Following up on these results, Varshney and colleagues evaluated naltrexone’s role in ongoing alcohol intake among patients with alcohol use disorder and compensated cirrhosis, as well as hepatic decompensation events after 12 weeks of naltrexone therapy. Researchers also studied abstinence, reduction in cravings, adverse events and changes in liver function parameters at 12 months.

Among 100 enrolled patients with cirrhosis and active alcohol consumption in the past 30 days, 96 were randomized to oral naltrexone (n = 48) or placebo (n = 48) for 12 weeks. Of those, 28 participants in each group completed 12 months of follow-up. Patients self-reported abstinence, lapses and cravings during the study period, with corroboration of family members.

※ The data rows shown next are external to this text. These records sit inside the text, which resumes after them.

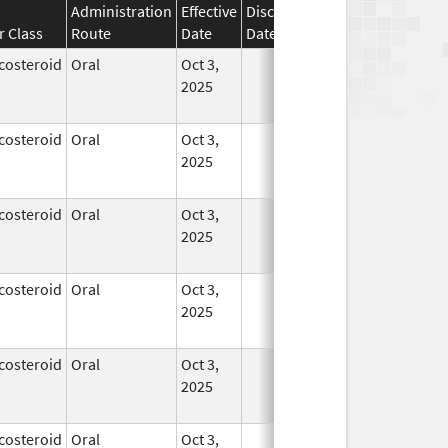
Administration
Effective
Discontinuation
r Class
Route
Date
Date
Status
costeroid
Oral
Oct 3,
In Use
2025
costeroid
Oral
Oct 3,
In Use
2025
costeroid
Oral
Oct 3,
In Use
2025
costeroid
Oral
Oct 3,
In Use
2025
costeroid
Oral
Oct 3,
In Use
2025
costeroid
Oral
Oct 3,
In Use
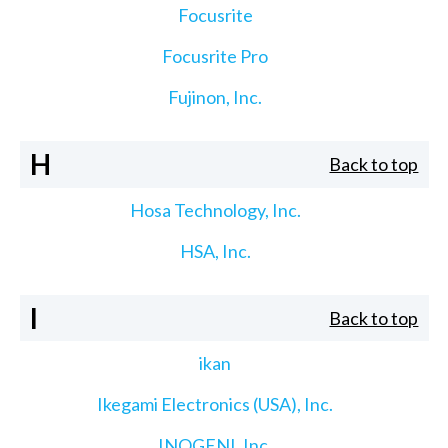
Focusrite
Focusrite Pro
Fujinon, Inc.
H
Back to top
Hosa Technology, Inc.
HSA, Inc.
I
Back to top
ikan
Ikegami Electronics (USA), Inc.
INOGENI, Inc.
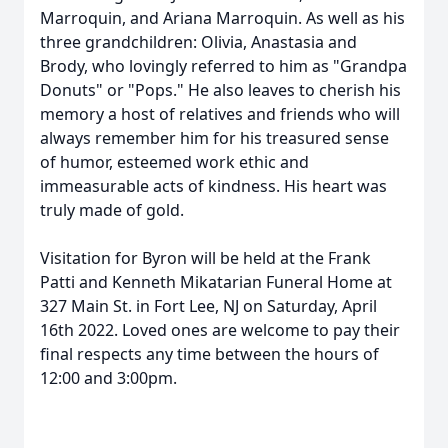
Marroquin, and Ariana Marroquin. As well as his
three grandchildren: Olivia, Anastasia and
Brody, who lovingly referred to him as "Grandpa
Donuts" or "Pops." He also leaves to cherish his
memory a host of relatives and friends who will
always remember him for his treasured sense
of humor, esteemed work ethic and
immeasurable acts of kindness. His heart was
truly made of gold.
Visitation for Byron will be held at the Frank
Patti and Kenneth Mikatarian Funeral Home at
327 Main St. in Fort Lee, NJ on Saturday, April
16th 2022. Loved ones are welcome to pay their
final respects any time between the hours of
12:00 and 3:00pm.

Varshney noted similar baseline characteristics between treatment and placebo groups, including gamma-glutamyl transferase ([GGT] 470 IU/L vs. 457 IU/L, respectively) and Child-Turcotte-Pugh ([CTP] 6.1 vs. 6.4), MELD (13.6 vs. 12.2) and Alcohol Use Disorders Identification Test ([AUDIT] 22.2 vs. 21.2) scores.

Results showed 7.1% of patients in the naltrexone group had new-onset decompensation over 12 months compared with 28.6% in the placebo group (adjusted OR = 4.38; 95% CI, 2.9-41.69). Further, patients receiving naltrexone had “significant reductions” in CTP (–2.64 vs. –0.65) and MELD scores (–3.07 vs. –1.07), as well as total bilirubin (–0.97 vs. –0.52), INR (–0.37 vs. –0.22) and serum GGT (–127.23 IU/L vs. – 76.89 IU/L) compared with placebo.

The proportion of patients abstinent at 12 months was significantly higher in the naltrexone group vs. placebo, and craving measures were significantly lower with treatment. Varshney noted that the anti-craving effect of naltrexone was significant at 6 months, with a change in obsessive compulsive drinking scales of –9.85 vs. –5.7; however, the effect plateaued at 12 months (–9.96 vs. –5.48).

Adverse events were comparable between groups.

“Oral 50 mg naltrexone was safe with no significant adverse effects in compensated liver disease patients for AUD management,” Varshney concluded. “Naltrexone can maintain abstinence and reduce craving, and abstinence further reduces decompensation events over 1 year.”